Individual Health Insurance Mandate Debate
The current health care bill is stalled out in congress, but that doesn't seem to be stopping the arguments over how to rewrite health care.
And today's sticking point seems to be the individual health insurance mandate.
In order to make it impossible for health insurance companies to deny people based on pre-existing conditions, health care must be made both accessable and affordable.
According to the LA Times' piece on health care legislation, the individual health insurance mandate is supposed to make this a possibility.

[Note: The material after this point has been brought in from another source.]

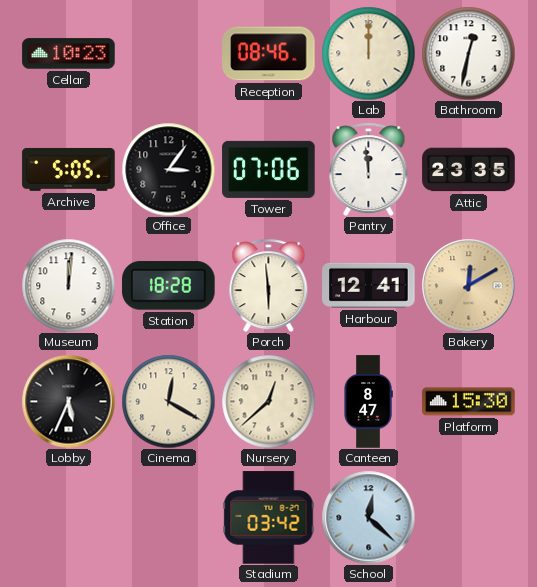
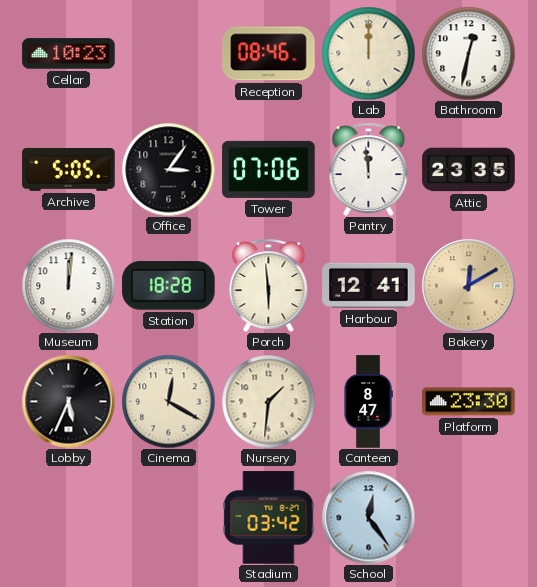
Nursery: 12:38 -> 1:31
Platform: 15:30 -> 23:30
School: 12:22 -> 12:24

The theory is based on the program that has been working well in Massachusetts - people are required to purchase health coverage or pay a fine. When everyone is paying for individual health insurance or group coverage of some sort, the premiums paid by the healthy help to offset the costs accrued by the unhealthy.
However some opponents are arguing that it's unconstitutional to make an American citizen purchase health care coverage.
Others are suggesting that such a plan would limit the types of coverage available today, and that the government would need to subsidize a lot of the health insurance plans for the public.
Massachusetts' plan did indeed cost them more than they'd planned, though costs are beginning to be made up in the lowered number of uninsured who are treated in hospitals and the like.
One alternative would be to make insurance available across state lines, hopefully driving down costs. However, this still wouldn't address the problem of people not purchasing coverage until they get sick, when they are likely to cost the most.